Over the years, the demand for silk Dakmandas-like Mulberry and Muga (a variety of wild silk) has significantly risen. Vivien A Sangma, founder of VA Silk Industry, is among the few in Meghalaya to have secured the Silk Mark Certification by the Central Silk Board of the Government of India. “We have an abundance of Muga silk in the Garo Hills. In fact, we supply to Assam, because Assamese Muga can be dubious. It is often mixed with Tussar (indigenous silk),” informs Sangma who started her Muga reeling unit in 2003. When her business expanded, she had to look beyond her state to procure talent. Garos are adept with acrylic and cotton yarn on a handloom or loin loom. But, fine silk is unfamiliar territory, she says. She furthers says that she got two skilled Muga silk weavers and a carpenter to build the semi-mechanised handlooms from Sualkuchi, Assam. Slowly, she also started sourcing Eri (another silk fabric) and Mulberry from there.

A group of performers in traditional Dakmanda costume

One of the biggest challenges she faces even now is the lack of skilled weavers. They need consistent training for two-three months to weave with delicate Mulberry and Muga. The weather adds to her woes. “Monsoon is not good for weaving Muga. However, the biggest threat in the future will be shrinking Muga production due to climate change,” she adds.

Sangma’s Dakmanda sets that include a skirt, blouse and stole sell from INR 5000 to INR 13000 a piece. Although expensive, the demand for her products far exceeds supply. A single order for a Muga Dakmanda, requires a six-month waiting period. She does cater to individual orders, but the bulk of her business comes from the Central Silk Board.  “I take customised orders, but ensure that my creations retain the concentric diamond shape, muikron. It is our signature,” she affirms.

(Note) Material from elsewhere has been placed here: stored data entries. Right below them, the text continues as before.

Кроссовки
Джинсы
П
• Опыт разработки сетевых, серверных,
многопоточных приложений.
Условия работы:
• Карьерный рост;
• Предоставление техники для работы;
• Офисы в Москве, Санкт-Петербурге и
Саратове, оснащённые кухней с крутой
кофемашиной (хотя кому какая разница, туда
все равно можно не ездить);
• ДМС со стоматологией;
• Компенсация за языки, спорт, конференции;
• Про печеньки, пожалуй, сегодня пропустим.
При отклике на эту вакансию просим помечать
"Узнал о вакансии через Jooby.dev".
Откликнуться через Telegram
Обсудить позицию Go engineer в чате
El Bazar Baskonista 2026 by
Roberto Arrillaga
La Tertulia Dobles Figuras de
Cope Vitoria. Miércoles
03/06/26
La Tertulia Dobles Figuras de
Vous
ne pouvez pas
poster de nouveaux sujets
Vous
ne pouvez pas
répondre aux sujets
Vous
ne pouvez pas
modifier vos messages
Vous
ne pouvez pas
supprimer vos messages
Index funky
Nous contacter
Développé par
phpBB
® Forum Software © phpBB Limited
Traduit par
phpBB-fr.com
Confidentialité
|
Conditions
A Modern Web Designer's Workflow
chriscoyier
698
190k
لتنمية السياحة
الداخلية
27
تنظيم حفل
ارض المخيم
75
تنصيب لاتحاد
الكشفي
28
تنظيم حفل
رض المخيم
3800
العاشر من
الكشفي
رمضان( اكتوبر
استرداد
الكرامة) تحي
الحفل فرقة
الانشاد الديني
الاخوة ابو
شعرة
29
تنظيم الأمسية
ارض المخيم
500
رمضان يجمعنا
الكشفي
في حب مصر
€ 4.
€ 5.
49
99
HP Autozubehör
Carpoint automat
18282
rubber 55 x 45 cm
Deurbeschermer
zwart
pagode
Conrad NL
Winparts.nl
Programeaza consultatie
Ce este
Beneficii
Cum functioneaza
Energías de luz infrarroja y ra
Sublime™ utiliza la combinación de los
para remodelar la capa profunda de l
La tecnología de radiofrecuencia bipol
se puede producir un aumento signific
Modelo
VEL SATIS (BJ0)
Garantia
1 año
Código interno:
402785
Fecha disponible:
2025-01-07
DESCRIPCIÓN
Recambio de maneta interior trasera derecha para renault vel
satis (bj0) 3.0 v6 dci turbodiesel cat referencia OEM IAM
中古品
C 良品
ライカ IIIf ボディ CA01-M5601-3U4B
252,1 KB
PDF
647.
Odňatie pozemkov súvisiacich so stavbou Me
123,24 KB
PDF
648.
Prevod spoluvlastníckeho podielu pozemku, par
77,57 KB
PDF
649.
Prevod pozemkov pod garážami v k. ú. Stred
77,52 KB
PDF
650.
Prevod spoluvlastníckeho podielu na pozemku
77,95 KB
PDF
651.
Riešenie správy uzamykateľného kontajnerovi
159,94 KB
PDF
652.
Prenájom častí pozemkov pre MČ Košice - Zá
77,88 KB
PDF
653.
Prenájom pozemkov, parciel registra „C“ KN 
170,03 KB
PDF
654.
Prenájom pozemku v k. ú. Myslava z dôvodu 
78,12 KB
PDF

Efredena Rangsa Marak, founder of Meliachi Weaving & Handicrafts, a retailer of Dakmandas, stresses on the demand-supply gap in the region. “It is a challenge to find skilled weavers and there’s also a dearth of yarns. Generally, we are unable to meet the demand,” says Marak, who set up her weaving unit with just one handloom in 2009 and has 10 now.

Enter, the government

According to a press release from 2017 of the Sericulture and Weaving Department of Meghalaya, out of 30,000 ‘identified’ weavers, 26,000 are from the Garo hills. Apart from the native tribe, weavers from Hajong and Koch communities are also settled there. In 2017, yarns and looms were distributed in Garo hills under the Income Generation Programme for weavers. It was sanctioned in 2015-2016 to revive this age-old tradition among women. It focuses on providing financial empowerment and bridging the gap between demand-supply.

“The Garo Hills area has a high potential for Eri and Muga production. Presently, in northeast India, Meghalaya holds the second position, after Assam, in silk production. Based on demand, CSB has been supporting the state to conduct a diagnostic study and prepare projects with critical interventions, so that production level of silk can increase enormously,” says Moncy Issac, joint secretary of Central Silk Board (CSB).

Sangma says that rice farming is the main source of livelihood for women here, and they move away from weaving during the harvest season. She gives sales orders to encourage them to weave for additional income. They create Dakmandas and stoles in Eri and cotton. Eri products are sold for INR 8500-9000 and cotton is priced at INR 4000-5000. There are men from the Koch community who weave but women weavers outnumber them.

The resurgence of weaving in rural areas is palpable. Marak say that there is a renewed interest with several government-funded flagship programmes. As part of her job, she has worked with 100 villagers to revive the indigenous tradition of loin loom weaving in the Garo hills. “As many women would have said, weaving Dakmandas is part of our culture. It is what we have inherited from our ancestors and we wish to preserve this art as well as artists at all costs,” she adds.